WHAT IS EXPECTED> Below are lines of data, and only some are wanted. Please repeat exactly those from the line that has "cation functionality and" through the line that has "Privacy Policy".

DATA SHOWN>
--------------------------------
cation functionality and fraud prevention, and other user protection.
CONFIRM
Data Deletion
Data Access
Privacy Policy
--------------------------------
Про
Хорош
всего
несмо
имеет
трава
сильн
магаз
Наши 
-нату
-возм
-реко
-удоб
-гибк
--------------------------------
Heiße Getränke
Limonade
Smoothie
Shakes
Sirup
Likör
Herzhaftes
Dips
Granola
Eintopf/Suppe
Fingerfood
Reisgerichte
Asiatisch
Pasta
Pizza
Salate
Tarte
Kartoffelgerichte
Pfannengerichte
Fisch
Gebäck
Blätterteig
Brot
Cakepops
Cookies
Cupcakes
--------------------------------
SOLUTION TO THIS TASK>
cation functionality and fraud prevention, and other user protection.
CONFIRM
Data Deletion
Data Access
Privacy Policy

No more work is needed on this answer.